**DATA EXCERPTS**
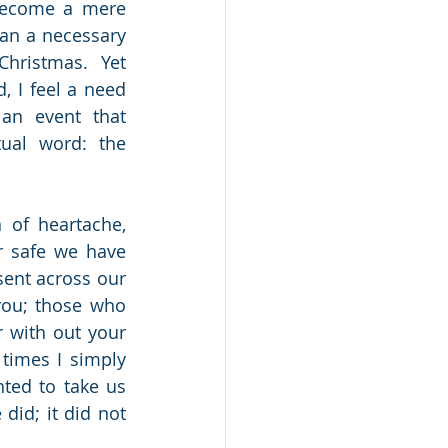
become a mere 
an a necessary 
Christmas.  Yet 
, I feel a need 
an event that 
al word: the 
of heartache, 
r safe we have 
ent across our 
ou; those who 
 with out your 
times I simply 
ted to take us 
did; it did not 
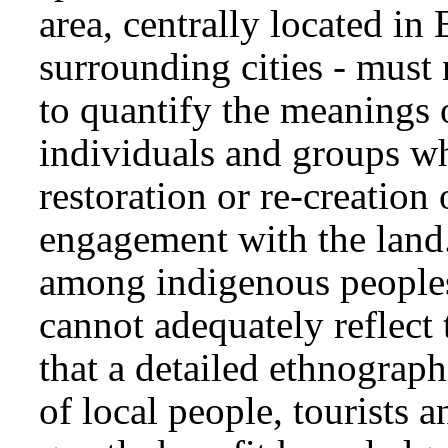
area, centrally located in
surrounding cities - must 
to quantify the meanings 
individuals and groups w
restoration or re-creation 
engagement with the land
among indigenous peoples 
cannot adequately reflect
that a detailed ethnograph
of local people, tourists 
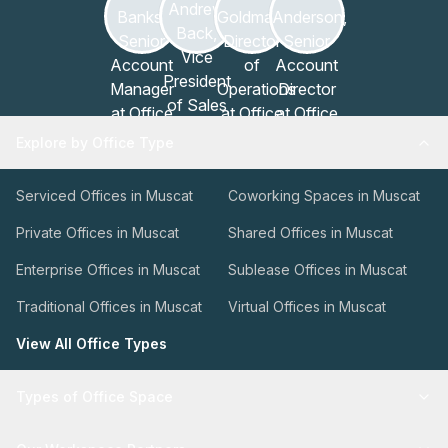
Explore by Office Type
Serviced Offices in Muscat
Coworking Spaces in Muscat
Private Offices in Muscat
Shared Offices in Muscat
Enterprise Offices in Muscat
Sublease Offices in Muscat
Traditional Offices in Muscat
Virtual Offices in Muscat
View All Office Types
Types of Office Space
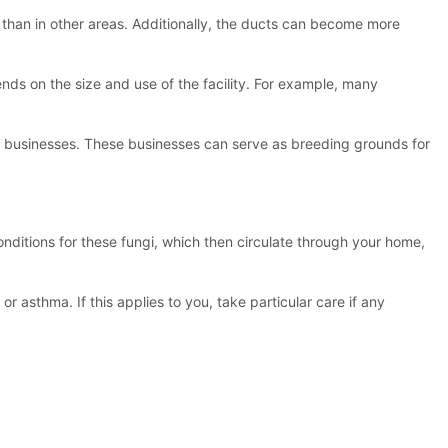
er than in other areas. Additionally, the ducts can become more
nds on the size and use of the facility. For example, many
ther businesses. These businesses can serve as breeding grounds for
onditions for these fungi, which then circulate through your home,
r asthma. If this applies to you, take particular care if any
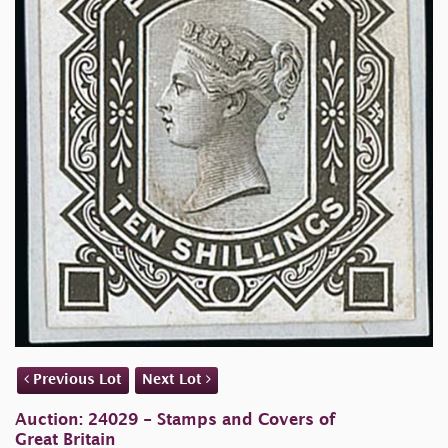
Previous Lot
Next Lot
Auction: 24029 - Stamps and Covers of
Great Britain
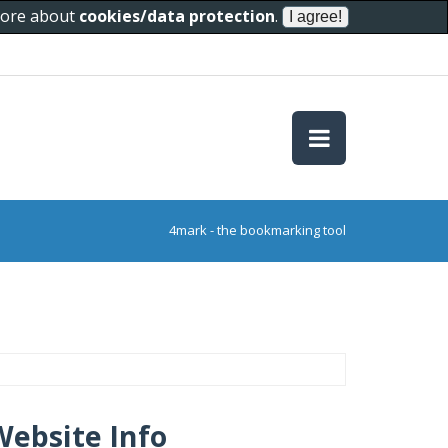
 more about
cookies/data protection
.
4mark - the bookmarking tool
Website Info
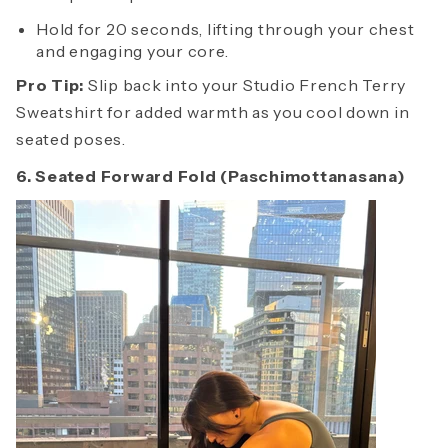
Hold for 20 seconds, lifting through your chest
and engaging your core.
Pro Tip:
Slip back into your Studio French Terry
Sweatshirt for added warmth as you cool down in
seated poses.
6. Seated Forward Fold (Paschimottanasana)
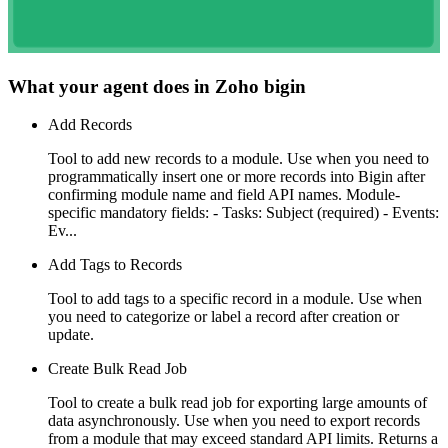
What your agent does in
Zoho bigin
Add Records
Tool to add new records to a module. Use when you need to
programmatically insert one or more records into Bigin after
confirming module name and field API names. Module-
specific mandatory fields: - Tasks: Subject (required) - Events:
Ev...
Add Tags to Records
Tool to add tags to a specific record in a module. Use when
you need to categorize or label a record after creation or
update.
Create Bulk Read Job
Tool to create a bulk read job for exporting large amounts of
data asynchronously. Use when you need to export records
from a module that may exceed standard API limits. Returns a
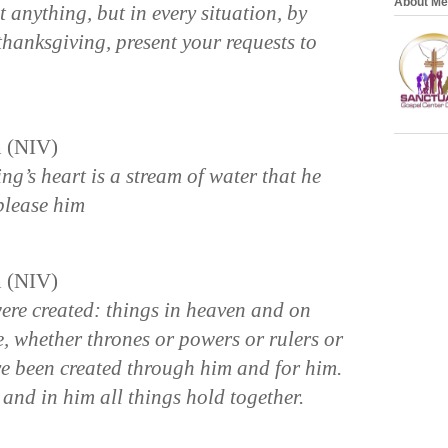
About Me
anything, but in every situation, by
thanksgiving, present your requests to
n (NIV)
ing’s heart is a stream of water that he
please him
n (NIV)
were created: things in heaven and on
le, whether thrones or powers or rulers or
ave been created through him and for him.
, and in him all things hold together.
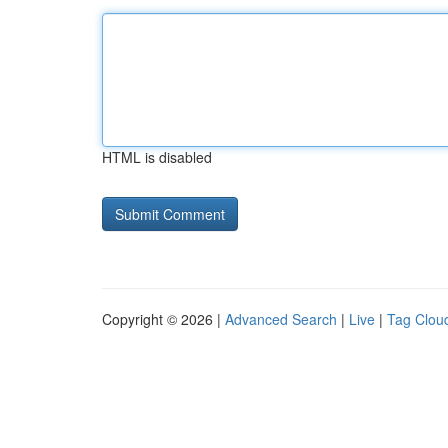
HTML is disabled
Copyright © 2026 |
Advanced Search
|
Live
|
Tag Clou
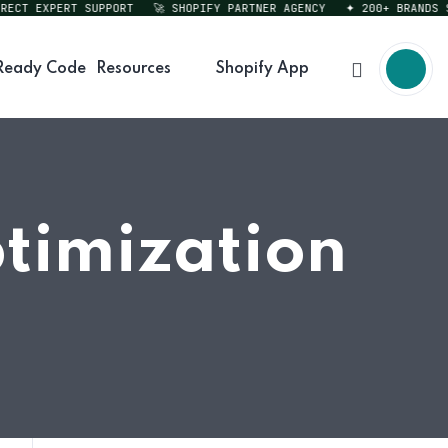
CT EXPERT SUPPORT
🚀 SHOPIFY PARTNER AGENCY
✦ 200+ BRANDS SER
Ready Code
Resources
Shopify App
timization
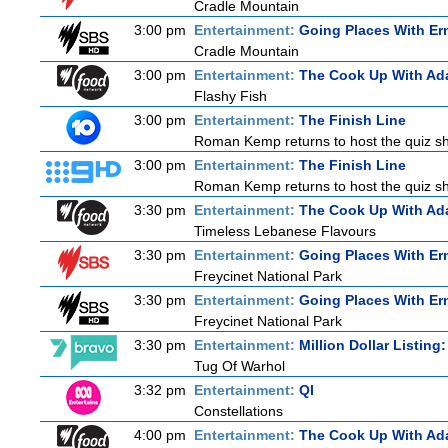
Cradle Mountain
3:00 pm
Entertainment:
Going Places With Er
Cradle Mountain
3:00 pm
Entertainment:
The Cook Up With Ad
Flashy Fish
3:00 pm
Entertainment:
The Finish Line
Roman Kemp returns to host the quiz sho
3:00 pm
Entertainment:
The Finish Line
Roman Kemp returns to host the quiz sho
3:30 pm
Entertainment:
The Cook Up With Ad
Timeless Lebanese Flavours
3:30 pm
Entertainment:
Going Places With Er
Freycinet National Park
3:30 pm
Entertainment:
Going Places With Er
Freycinet National Park
3:30 pm
Entertainment:
Million Dollar Listing
Tug Of Warhol
3:32 pm
Entertainment:
QI
Constellations
4:00 pm
Entertainment:
The Cook Up With Ad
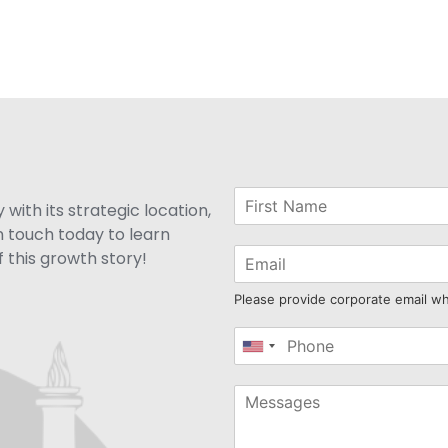
with its strategic location,
n touch today to learn
 this growth story!
Please provide corporate email w
United
States
+1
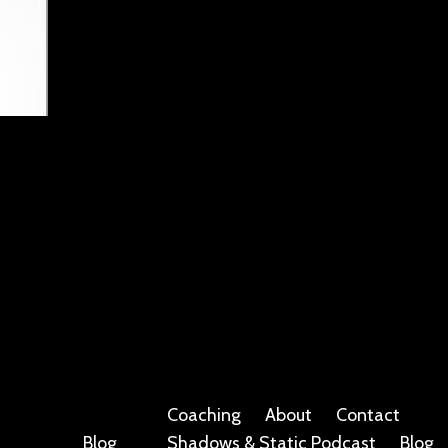
Coaching
About
Contact
Blog
Shadows & Static Podcast
Blog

**WHAT THE TASK REQUIRES**
If an entry contains an image, please omit that image and print everything else verbatim.

**ANSWER SPACE**
become a mere 
an a necessary 
Christmas.  Yet 
, I feel a need 
an event that 
al word: the 
of heartache, 
r safe we have 
ent across our 
ou; those who 
 with out your 
times I simply 
ted to take us 
did; it did not 
area, centrally located in
surrounding cities - must 
to quantify the meanings 
individuals and groups w
restoration or re-creation 
engagement with the land
among indigenous peoples 
cannot adequately reflect
that a detailed ethnograph
of local people, tourists 
Explore by Office Type
Serviced Offices in Muscat
Coworking Spaces in Muscat
Private Offices in Muscat
Shared Offices in Muscat
Enterprise Offices in Muscat
Sublease Offices in Muscat
Traditional Offices in Muscat
Virtual Offices in Muscat
View All Office Types
Types of Office Space
er than in other areas. Additionally, the ducts can become more
nds on the size and use of the facility. For example, many
ther businesses. These businesses can serve as breeding grounds for
onditions for these fungi, which then circulate through your home,
r asthma. If this applies to you, take particular care if any
Previous Lot
Next Lot
Auction: 24029 - Stamps and Covers of
Great Britain
 more about
cookies/data protection
.
4mark - the bookmarking tool
Website Info
Hold for 20 seconds, lifting through your chest
and engaging your core.
Pro Tip:
Slip back into your Studio French Terry
Sweatshirt for added warmth as you cool down in
seated poses.
6. Seated Forward Fold (Paschimottanasana)
What your agent does in
Zoho bigin
Add Records
Tool to add new records to a module. Use when you need to
programmatically insert one or more records into Bigin after
confirming module name and field API names. Module-
specific mandatory fields: - Tasks: Subject (required) - Events:
Ev...
Add Tags to Records
Tool to add tags to a specific record in a module. Use when
you need to categorize or label a record after creation or
update.
Create Bulk Read Job
Tool to create a bulk read job for exporting large amounts of
data asynchronously. Use when you need to export records
from a module that may exceed standard API limits. Returns a
About Me
anything, but in every situation, by
thanksgiving, present your requests to
n (NIV)
ing’s heart is a stream of water that he
please him
n (NIV)
were created: things in heaven and on
le, whether thrones or powers or rulers or
ave been created through him and for him.
, and in him all things hold together.
HTML is disabled
Copyright © 2026 |
Advanced Search
|
Live
|
Tag Clou
CT EXPERT SUPPORT
🚀 SHOPIFY PARTNER AGENCY
✦ 200+ BRANDS SER
Ready Code
Resources
Shopify App
timization
Cradle Mountain
3:00 pm
Entertainment:
Going Places With Er
Cradle Mountain
3:00 pm
Entertainment:
The Cook Up With Ad
Flashy Fish
3:00 pm
Entertainment:
The Finish Line
Roman Kemp returns to host the quiz sho
3:00 pm
Entertainment:
The Finish Line
Roman Kemp returns to host the quiz sho
3:30 pm
Entertainment:
The Cook Up With Ad
Timeless Lebanese Flavours
3:30 pm
Entertainment:
Going Places With Er
Freycinet National Park
3:30 pm
Entertainment:
Going Places With Er
Freycinet National Park
3:30 pm
Entertainment:
Million Dollar Listing
Tug Of Warhol
3:32 pm
Entertainment:
QI
Constellations
4:00 pm
Entertainment:
The Cook Up With Ad
with its strategic location,
n touch today to learn
 this growth story!
Please provide corporate email w
United
States
+1
Coaching
About
Contact
Blog
Shadows & Static Podcast
Blog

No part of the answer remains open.